For decades, the diagnosis was rare, given only to kids with severe problems communicating or socializing and those with unusual, repetitive behaviours.

As late as the early 1990s, only one in 10,000 children were diagnosed with autism. Around that time, the term became a shorthand for a group of related conditions known as ASD and the number of kids labelled as having some form of autism began to balloon.

In the first decade of this century, the U.S. estimate rose to one in 150. In 2018, it was one in 44. In 2020, it was up to one in 36.

'Dehumanizing' rhetoric

Yergeau says a "language of panic" tends to follow these reports, and worries about the harms of Kennedy's "dehumanizing" rhetoric.

"There's a very real way in which that that kind of panic translates to not great outcomes for autistic people — like, to see disability and disabled people as something to be feared," they said.

"When people create that rhetoric of panic, then they create an accompanying rhetoric that we must do anything we can to solve it. And really bad things can happen when you take that particular approach out of this perceived desperation."

Kennedy vowed last week that the country's top health agency will pinpoint the cause of autism by September, and promised to "eliminate those exposures," in an announcement that raised concerns among medical experts and advocates.

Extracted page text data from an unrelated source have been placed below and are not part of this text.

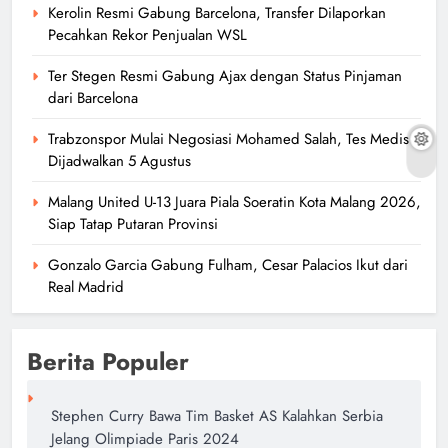
Kerolin Resmi Gabung Barcelona, Transfer Dilaporkan
Pecahkan Rekor Penjualan WSL
Ter Stegen Resmi Gabung Ajax dengan Status Pinjaman
dari Barcelona
Trabzonspor Mulai Negosiasi Mohamed Salah, Tes Medis
Dijadwalkan 5 Agustus
Malang United U-13 Juara Piala Soeratin Kota Malang 2026,
Siap Tatap Putaran Provinsi
Gonzalo Garcia Gabung Fulham, Cesar Palacios Ikut dari
Real Madrid
Berita Populer
Stephen Curry Bawa Tim Basket AS Kalahkan Serbia
Jelang Olimpiade Paris 2024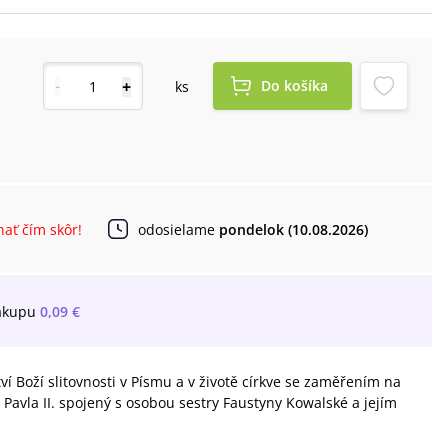
-
+
Do košíka
ks
ať čím skôr!
odosielame
pondelok (10.08.2026)
ákupu
0,09 €
í Boží slitovnosti v Písmu a v životě církve se zaměřením na
Pavla II. spojený s osobou sestry Faustyny Kowalské a jejím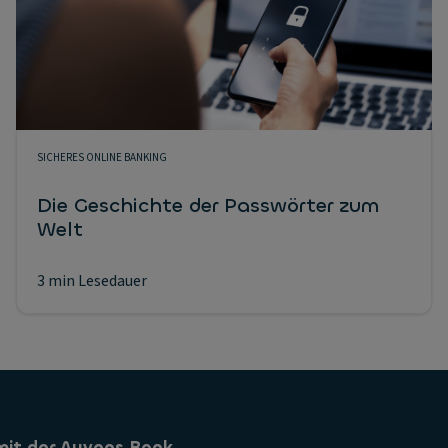
SICHERES ONLINE BANKING
Die Geschichte der Passwörter zum
Welt
3 min Lesedauer
mit der Ayvens Bank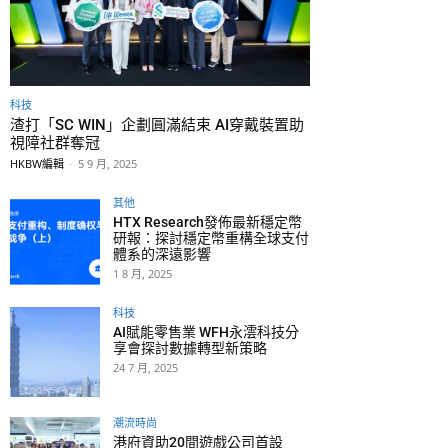
科技
渣打「SC WIN」企劃圓滿結束 AI穿戴裝置助
視障社群奪冠
HKBW編輯
-
5 9 月, 2025
其他
HTX Research發佈最新穩定幣
研報：探討穩定幣重構全球支付
體系的深遠影響
1 8 月, 2025
科技
AI賦能零售業 WFH永澐科技分
享會探討數據轉型新策略
24 7 月, 2025
潮流時尚
港府資助20間遊戲公司首設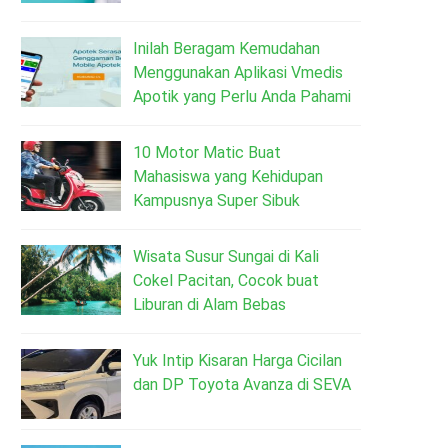
Inilah Beragam Kemudahan
Menggunakan Aplikasi Vmedis
Apotik yang Perlu Anda Pahami
10 Motor Matic Buat
Mahasiswa yang Kehidupan
Kampusnya Super Sibuk
Wisata Susur Sungai di Kali
Cokel Pacitan, Cocok buat
Liburan di Alam Bebas
Yuk Intip Kisaran Harga Cicilan
dan DP Toyota Avanza di SEVA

Kennedy and anti-vaccine advocates have long pushed a discredited theory about childhood vaccines, pointing at a preservative called thimerosal that is no longer in most childhood vaccines, or theorizing that autism may be the cumulative effect of multiple vaccinations.

Decades of research have found no links to vaccines and have shown that genetics plays a large role in autism, but that there's no specific "autism gene." There are no blood or biologic tests for autism, which is diagnosed by making judgments about a person's behaviour.

The U.S. National Institutes of Health, which spends more than $300 million US yearly researching autism, lists some possible risk factors such as prenatal exposure to pesticides or air pollution, extreme prematurity or low birth weight, certain maternal health problems or parents conceiving at an older age.

Kennedy hired David Geier, a man who has repeatedly claimed a link between vaccines and autism, and who was fined by the state of Maryland for practising medicine on a child without a doctor's licence, to lead the autism research effort.